Lucy stared at the carriage and the boat. One of the winged horses neighed. Why was she seeing things Becky couldn’t? Perhaps her brain was fibbing to her due to lack of sleep and too much worry.
Lucy suddenly glimpsed movement in the corner of her eye. She turned and shrieked. A monster stood next to her. It had a pointed head with round bulging metal eyes. Lucy watched, horrified, as the monster grabbed its own head and began to pull it off … Under that head was another head.
Lucy made a strangled noise of relief.
“Oh dear. Did my helmet scare you? I cobbled it together myself, you know. It’s for checking the bees,” Vonk said. “What are you doing here?”
“I came to …” She gestured towards the horses and the carriage and the boat.
Vonk frowned. “Yes?”
Vonk couldn’t see them either!
“I … er … wanted some fresh air.”
Vonk smiled at her as if she’d just done something really very good. “I see. Well, it’s nearly suppertime. Mrs Crawley’s left us some cold cuts. Although I fear they may be accompanied by an experimental salad. Let’s go in.”

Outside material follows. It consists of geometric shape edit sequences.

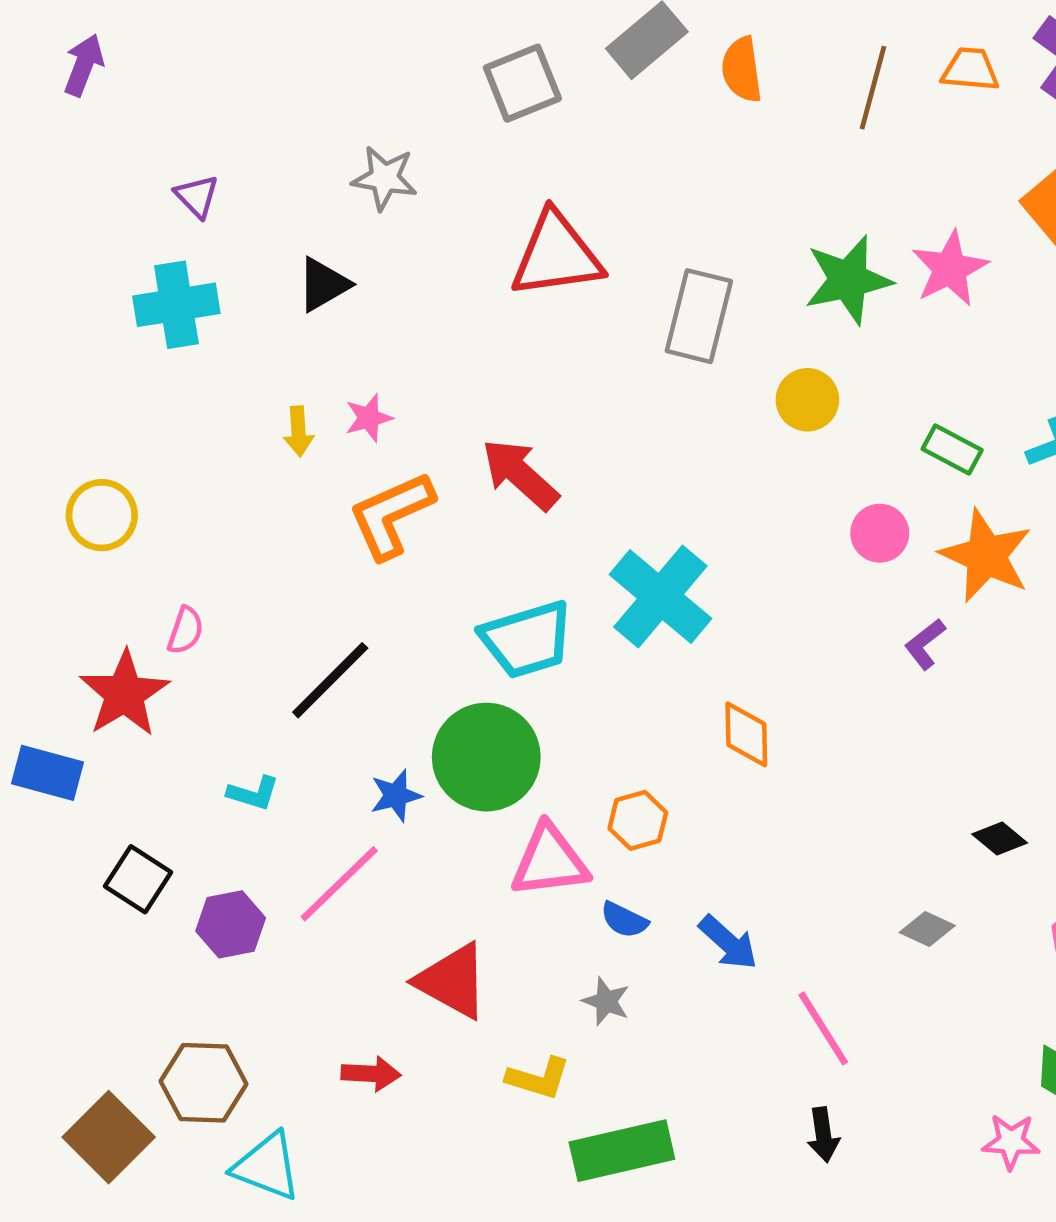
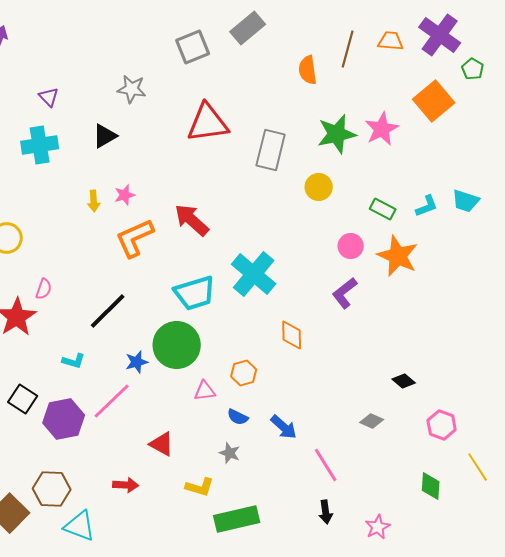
orange semicircle: (742, 70) -> (308, 70), moved
purple L-shape: (925, 644) -> (345, 293), moved, size x1.4
pink triangle: (550, 861) -> (205, 391), size x0.6
purple hexagon: (231, 924) -> (64, 419), size x1.4
red triangle: (452, 981) -> (162, 444), size x0.7
pink star: (1011, 1142) -> (378, 527), moved, turned -30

CHAPTER SIX (#ulink_0a922ee1-71af-5f44-ab42-3fc8b722c192)
EVERLASTING SOUP AND CHICKEN-WITH-MORE-BODY-PARTS-THAN-MIGHT-BE-REASONABLY-EXPECTED (#ulink_0a922ee1-71af-5f44-ab42-3fc8b722c192)

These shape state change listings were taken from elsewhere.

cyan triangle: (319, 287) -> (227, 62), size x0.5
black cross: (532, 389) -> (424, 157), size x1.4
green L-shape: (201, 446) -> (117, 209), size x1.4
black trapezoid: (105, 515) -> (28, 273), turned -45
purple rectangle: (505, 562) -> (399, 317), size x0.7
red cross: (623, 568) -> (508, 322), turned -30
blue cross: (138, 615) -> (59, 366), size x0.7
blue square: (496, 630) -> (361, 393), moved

That night, Lucy tossed and turned in her squeaky iron bedstead.
When she finally fell asleep, it was nearly time to get up again and she overslept. Because she was so late, she skipped breakfast and went straight to the boot room, albeit reluctantly. She counted twenty-six pairs of shoes and boots for polishing. They couldn’t all be Lord Grave’s, because they were all different sizes and some were women’s shoes. Perhaps they belonged to the silver-haired woman she’d seen the night before. But if the woman was real, the rest of what she’d seen must be real too …
Lucy picked up a boot and began scraping the mud and dirt off it, all the time thinking about the bewildering events of the last two days.
Playing cards that came to life and changed places with each other.
A grumpy Lord,who threatened to have the Goodly family put in prison.
Flying carriages pulled by winged horses.
Boats sailing in mid-air.
Grave Hall was clearly a far from normal place. Although Lucy was partly intrigued by what she’d seen, she was also alarmed and wanted to escape back to her parents as soon as possible. “Get thinking, Goodly. Make a plan,” she muttered.
Six pairs of shoes in, when the only thing Lucy was in danger of developing was a shoe-polish-induced headache, Violet the scullery maid opened the boot-room door.